Kosten

Anwaltliche Dienstleistung und der Weg zu den Gerichten kosten Geld. Wir möchten unsere Mandanten deshalb über die anfallenden Kosten aufklären. Die Information darüber gehört zum ersten Mandantengespräch. Grundlagen für die Gebührenberechnung sind das Rechtsanwaltsvergütungsgesetz [RVG] und das Gerichtskostengesetz [GKG]

Erfolgshonorar und Prozessfinanzierung

Sie haben zu viel Geld für die Inanspruchnahme von Prozesskostenhilfe und zu wenig Geld, um einen Prozess zu bestreiten? Dann sprechen Sie mit uns über die Möglichkeit einer Erfolgsvergütung. Ein solches kann mittlerweile rechtlich zulässig vereinbart werden.

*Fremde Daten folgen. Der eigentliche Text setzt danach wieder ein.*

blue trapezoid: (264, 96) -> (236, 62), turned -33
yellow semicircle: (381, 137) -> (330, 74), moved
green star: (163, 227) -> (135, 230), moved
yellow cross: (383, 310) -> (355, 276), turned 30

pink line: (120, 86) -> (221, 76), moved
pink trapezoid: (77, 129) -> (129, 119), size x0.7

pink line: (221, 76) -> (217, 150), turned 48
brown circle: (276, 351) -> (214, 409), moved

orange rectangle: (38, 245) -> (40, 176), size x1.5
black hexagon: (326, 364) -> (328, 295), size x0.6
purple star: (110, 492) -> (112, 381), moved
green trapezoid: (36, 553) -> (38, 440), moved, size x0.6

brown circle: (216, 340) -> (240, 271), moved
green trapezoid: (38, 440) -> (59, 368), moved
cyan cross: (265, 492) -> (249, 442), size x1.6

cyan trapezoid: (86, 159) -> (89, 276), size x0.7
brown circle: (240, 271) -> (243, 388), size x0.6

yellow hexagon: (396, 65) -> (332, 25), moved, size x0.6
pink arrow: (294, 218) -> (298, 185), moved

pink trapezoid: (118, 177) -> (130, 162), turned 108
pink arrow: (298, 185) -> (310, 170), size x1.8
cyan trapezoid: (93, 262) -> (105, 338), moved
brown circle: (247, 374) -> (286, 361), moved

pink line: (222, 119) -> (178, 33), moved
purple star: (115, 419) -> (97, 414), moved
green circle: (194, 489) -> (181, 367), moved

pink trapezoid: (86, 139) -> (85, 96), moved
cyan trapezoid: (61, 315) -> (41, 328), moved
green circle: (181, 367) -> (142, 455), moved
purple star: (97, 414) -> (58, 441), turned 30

Alternativ können wir auch eine Prozessfinanzierung vermitteln. Wir arbeiten mit namhaften Prozessfinanzierern zusammen, die Sie gegen Erfolgsbeteiligung von den Kosten des Rechtsstreits freistellen.

Außergerichtliche und gerichtliche Vertretung

Die Kosten einer gerichtlichen und außergerichtlichen Vertretung richten sich in der Regel nach dem Wert des Streitgegenstands. Über die im Einzelfall zu erwartenden Kosten informieren wir gerne. Unproblematisch ist es, wenn für den Mandanten die Deckungszusage einer Rechtsschutzversicherung vorliegt. In diesem Fall rechnen wir mit der Rechtsschutzversicherung direkt ab. Lediglich eine gegebenenfalls bestehende Selbstbeteiligung zum Versicherungsfall muss dann selbst bezahlt werden. Steht der zu erwartende Aufwand des Rechtsstreits in keinem vernünftigen Verhältnis zu den gesetzlichen vorgeschriebenen Gebühren, kann es im Einzelfall vorkommen, dass ein höheres Honorar vereinbart werden muss. Hierüber wird der Mandant aber in jeden Fall vor einer Beauftragung informiert. Auf die zu erwartenden Anwaltsgebühren wird üblicherweise ein Vorschuss gezahlt.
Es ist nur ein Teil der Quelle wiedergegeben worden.